Dr. Sam Schroeder, a radiation oncologist at UnityPoint Health — John Stoddard Cancer Center, says a postage stamp-sized chip that’s embedded with radiation is implanted in the brain after a tumor is removed.

Aggressive brain tumors, which impact more than 200-thousand Americans a year, tend to resist traditional treatments and have a high recurrence rate.

“If the tumor has returned, the GammaTile allows us to deliver radiation from the inside out, which is very different than the vast majority of radiation treatment, particularly within the brain,” Dr. Schroeder says. “I think it’s a very attractive way to treat an area that’s in a challenging location.”

If a brain tumor returns, he says it’s often treated with external radiation, and a surgeon may go back in and remove the new tumor. That’s where this new technique might best be used.

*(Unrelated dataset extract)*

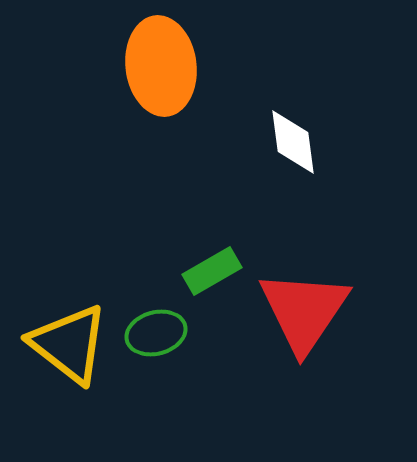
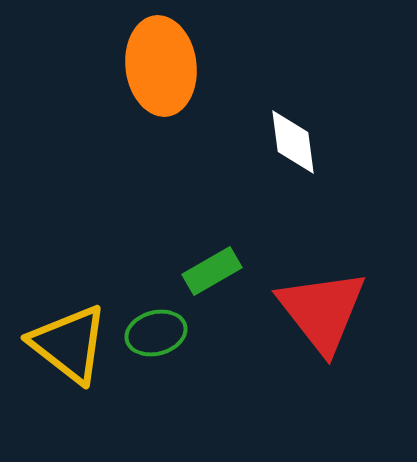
red triangle: moved 18 px right; rotated 12 degrees counterclockwise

“There could be that risk that if there are any cells left behind, it can come right back and doing subsequent procedures can be very challenging,” Schroeder says. “So a way of thinking about the GammaTile is, it’s like an insurance policy to minimize the likelihood that a spot should come back in these fairly challenging situations.”

The first GammaTile surgery in Iowa was performed at UnityPoint in Des Moines within the last month, and Schroeder says the technique may only be used on 10 or 20 patients, at least initially.

“We won’t be treating hundreds or thousands of patients a year with this,” he says. “We think it is a very important tool to be able to offer because sometimes, patients are doing very well, aside from maybe a spot that’s causing issue within the brain. So we want to make sure that we can take care of these patients and give them the best treatment possible.”

The FDA-cleared procedure, called Surgically Targeted Radiation Therapy or STaRT, is designed to delay tumor regrowth while preserving healthy brain tissue.

Schroeder says it targets tumor cells precisely where recurrence is most likely, bringing new hope to people with life-threatening brain tumors.